Task to carry out:
Go through the listing and copy each line that has the string "smoke" in it.
▽
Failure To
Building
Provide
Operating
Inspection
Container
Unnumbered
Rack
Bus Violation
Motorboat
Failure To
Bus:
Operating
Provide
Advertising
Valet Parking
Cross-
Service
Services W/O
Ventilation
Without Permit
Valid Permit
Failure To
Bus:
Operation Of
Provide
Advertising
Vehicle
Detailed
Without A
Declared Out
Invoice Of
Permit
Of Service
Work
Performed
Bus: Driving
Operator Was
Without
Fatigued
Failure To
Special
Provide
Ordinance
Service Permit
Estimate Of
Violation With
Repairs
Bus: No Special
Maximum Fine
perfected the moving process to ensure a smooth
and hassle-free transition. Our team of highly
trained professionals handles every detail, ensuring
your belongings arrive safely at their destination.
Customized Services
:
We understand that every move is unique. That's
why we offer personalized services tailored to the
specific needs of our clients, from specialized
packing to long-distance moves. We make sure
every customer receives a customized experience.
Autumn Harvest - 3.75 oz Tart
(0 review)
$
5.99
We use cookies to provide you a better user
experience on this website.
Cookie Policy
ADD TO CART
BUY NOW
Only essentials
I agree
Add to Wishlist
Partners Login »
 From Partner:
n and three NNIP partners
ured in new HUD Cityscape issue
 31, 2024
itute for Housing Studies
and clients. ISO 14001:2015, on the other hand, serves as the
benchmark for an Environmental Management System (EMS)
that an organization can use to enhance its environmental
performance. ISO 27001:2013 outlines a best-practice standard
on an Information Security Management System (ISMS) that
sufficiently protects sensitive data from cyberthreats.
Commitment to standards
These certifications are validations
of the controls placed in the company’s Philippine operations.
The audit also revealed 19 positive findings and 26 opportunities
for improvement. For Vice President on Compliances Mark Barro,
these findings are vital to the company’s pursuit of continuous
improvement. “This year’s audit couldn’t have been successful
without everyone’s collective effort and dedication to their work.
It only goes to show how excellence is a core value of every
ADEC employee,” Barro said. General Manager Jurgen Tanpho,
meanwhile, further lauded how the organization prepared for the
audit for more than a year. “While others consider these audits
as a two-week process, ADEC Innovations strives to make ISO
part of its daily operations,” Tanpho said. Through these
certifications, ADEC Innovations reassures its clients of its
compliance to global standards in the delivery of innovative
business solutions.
△
▽
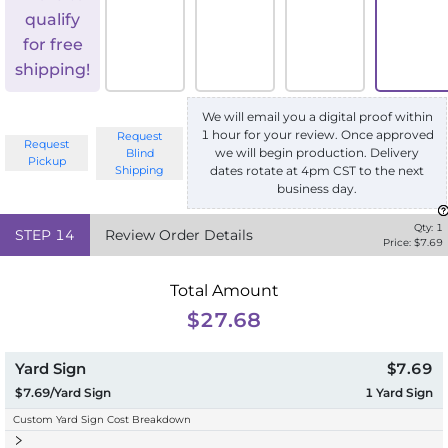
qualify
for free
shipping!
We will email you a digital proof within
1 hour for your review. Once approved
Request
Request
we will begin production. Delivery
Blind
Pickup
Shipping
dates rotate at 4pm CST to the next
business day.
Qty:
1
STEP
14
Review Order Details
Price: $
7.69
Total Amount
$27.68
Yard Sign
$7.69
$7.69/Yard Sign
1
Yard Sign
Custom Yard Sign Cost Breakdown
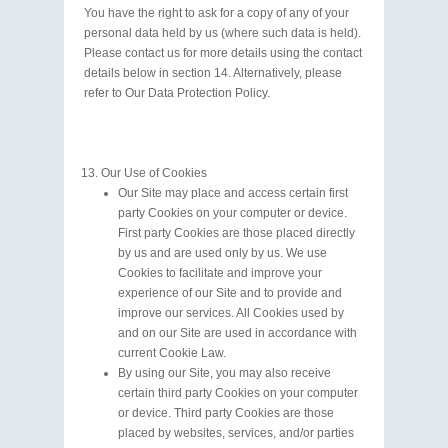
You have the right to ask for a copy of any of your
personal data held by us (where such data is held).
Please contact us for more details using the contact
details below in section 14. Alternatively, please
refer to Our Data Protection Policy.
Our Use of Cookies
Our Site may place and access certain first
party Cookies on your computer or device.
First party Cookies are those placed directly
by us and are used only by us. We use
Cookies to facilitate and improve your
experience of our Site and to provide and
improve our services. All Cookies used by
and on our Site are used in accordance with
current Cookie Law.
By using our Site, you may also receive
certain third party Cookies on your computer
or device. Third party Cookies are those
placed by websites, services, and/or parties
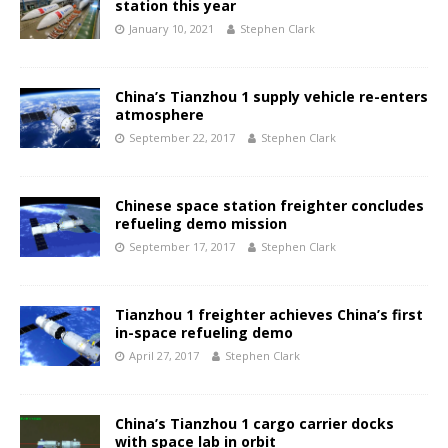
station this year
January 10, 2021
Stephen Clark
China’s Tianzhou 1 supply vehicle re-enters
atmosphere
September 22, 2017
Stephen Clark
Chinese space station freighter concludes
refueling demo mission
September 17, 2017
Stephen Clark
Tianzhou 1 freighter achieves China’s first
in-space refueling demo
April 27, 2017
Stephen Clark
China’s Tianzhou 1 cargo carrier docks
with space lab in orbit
△
▽
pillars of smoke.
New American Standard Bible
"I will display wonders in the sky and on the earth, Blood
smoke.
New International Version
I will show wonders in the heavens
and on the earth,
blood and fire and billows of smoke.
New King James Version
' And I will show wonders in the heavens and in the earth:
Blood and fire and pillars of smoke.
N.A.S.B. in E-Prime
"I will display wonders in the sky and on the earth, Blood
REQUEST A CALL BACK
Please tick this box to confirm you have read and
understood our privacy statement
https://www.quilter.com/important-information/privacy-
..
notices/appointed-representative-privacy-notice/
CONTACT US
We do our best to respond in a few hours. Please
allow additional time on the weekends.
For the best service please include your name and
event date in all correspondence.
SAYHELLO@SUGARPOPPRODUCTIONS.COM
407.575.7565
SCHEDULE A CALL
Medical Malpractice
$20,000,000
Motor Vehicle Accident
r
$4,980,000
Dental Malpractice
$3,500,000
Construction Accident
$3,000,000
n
△
Written solution:
pillars of smoke.
smoke.
blood and fire and billows of smoke.
Blood and fire and pillars of smoke.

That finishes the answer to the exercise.